The Battery is a buddy movie: a heartwarming, hilarious, and horrific one. The film is the brief narrative of two friends surviving a zombie apocalypse and evaluating their patience for one another. Imagine marrying Jay & Silent Bob with the dread of Night of the Living Dead, and you’re on the right track.

Spring is a love story by any definition. But only if you accept a young man falling in love with a young woman who nightly transforms into a Lovecraftian creature helplessly intent on taking his life because – yes – that’s what Lovecraftian creatures do. Spring will ultimately remind you that love springs eternal.

Something authentic, even raw, unapologetic, and endearing, rests at the base of After Midnight.

Sometimes, it’s interesting to explore human conditions through horror films that we otherwise reserve for romantic comedies or heartrending dramas, those Earthbound human horrors.

Here, After Midnight confronts those nightmares without the pop gloss soundtrack of love songs.

Here, the siren’s song that attracts the viewer is the eclectic musicianship of the Parlor, an indie husband-wife duo allegedly named after a room in the 19th-century farmhouse where they live.
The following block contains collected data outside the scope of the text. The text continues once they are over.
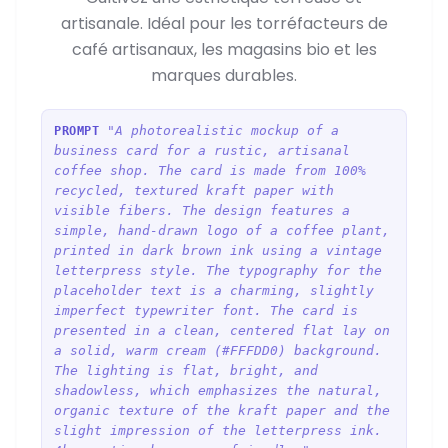
artisanale. Idéal pour les torréfacteurs de
café artisanaux, les magasins bio et les
marques durables.
"A photorealistic mockup of a
PROMPT
business card for a rustic, artisanal
coffee shop. The card is made from 100%
recycled, textured kraft paper with
visible fibers. The design features a
simple, hand-drawn logo of a coffee plant,
printed in dark brown ink using a vintage
letterpress style. The typography for the
placeholder text is a charming, slightly
imperfect typewriter font. The card is
presented in a clean, centered flat lay on
a solid, warm cream (#FFFDD0) background.
The lighting is flat, bright, and
shadowless, which emphasizes the natural,
organic texture of the kraft paper and the
slight impression of the letterpress ink.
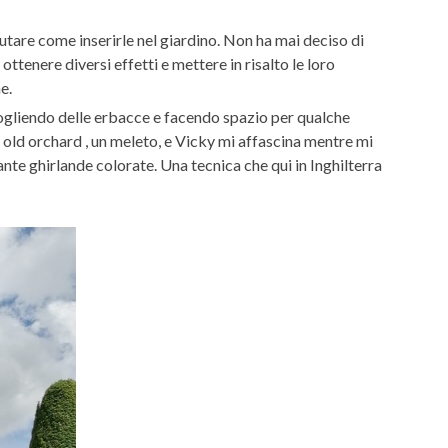
utare come inserirle nel giardino. Non ha mai deciso di
tenere diversi effetti e mettere in risalto le loro
e.
 togliendo delle erbacce e facendo spazio per qualche
n old orchard , un meleto, e Vicky mi affascina mentre mi
te ghirlande colorate. Una tecnica che qui in Inghilterra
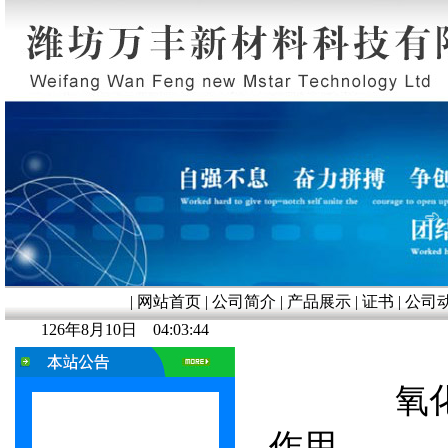
|
网站首页
|
公司简介
|
产品展示
|
证书
|
公司
126年8月10日 04:03:45
氧
作用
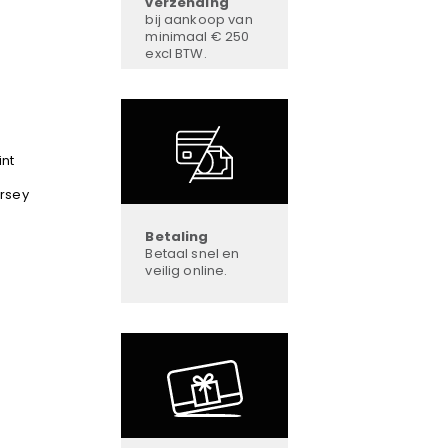
verzending
bij aankoop van
minimaal € 250
excl BTW.
int
ersey
Betaling
Betaal snel en
veilig online.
In this way, they’re perhaps the perfect sonic voice to provide definition to Hank and Abby’s dilemma.

In one of the film’s most prominent moments, the Parlor intones:

“But it’s good to be alive / Even when part of you is dead, / And we obsess over the scars / ‘Cause they’re the places where we bled. / And this one’s in your head.”

The lyric captures Hank’s discomfort as he nightly stares down a deadly fate at the claws of a seemingly invisible beast.

The film asks with ambiguity – for the majority of the film – if Hank is truly physically stalked by a monstrous creature on the property or if his own shortcomings as a lover have subconsciously manifested this savage thing as punishment.

Where cinematography is concerned, the movie – like the plot of the picture – is constantly moving, never fixed with a Steadicam, never allowing the viewer to become comfortable with what they’re seeing.

Whether as a flashback to Hank & Abby’s happier times or as the tense, ongoing onslaught on the home, the camera goes where the viewer’s eyes roam until Hank & Abby are fully exposed, sharing with one another everything that they’ve subjugated for so long.

Only then does the camera’s movement freeze for them so that the viewer is similarly incapable of escaping the uncomfortable conversation that comes with it.

After Midnight, at all times, serves as a guide through the movie’s labyrinth of lovemaking so as to position the viewer in the very moment that love is won or regrettably lost.

Yet despite the film’s reluctance to reveal the answer to its central question of the improbable monster, the production isn’t all heartbreak and slowly mounting peril.

As Hank’s well-meaning, often dim-witted friend Wade, Henry Zebrowski breaks the tension with a quiet, dry, and calculated amount of humor without allowing the viewer to forget that that thing is still out there.

But like the throes that accompany losing the one you love, After Midnight doesn’t reside solely in those muted, shadowy moments of the night when loneliness is strongest.

It lurks even in the broad daylight of Hank’s investigation into both Abby’s disappearance and the creature’s appearance. In this way, the film never solely relies upon one’s fear of the dark and things that go bump in the night.

For those who have experienced loss like this, no alarm clock announces when the worst of it will begin and, likewise, when it will ever stop.

When you recognize at long last that you’re in love, you somehow imagine that losing that someone would be the most unspeakable terror – the greatest threat to your precious life – you’ve ever endured, and that terror becomes paramount to Hank’s conflict in the movie.

Sometimes, you would be close to right, that there could be no anguish greater than that.

Other times, as played out in the darkest hours of the evening – After Midnight – the hyperbole is precisely what it is.

“You say,” Hank sings to Abby (recorded by Lisa Loeb), that saccharine pop ballad of the 1990s, “I only hear what I want to.”

And sometimes, that – like Gardner’s film – is as good as it gets.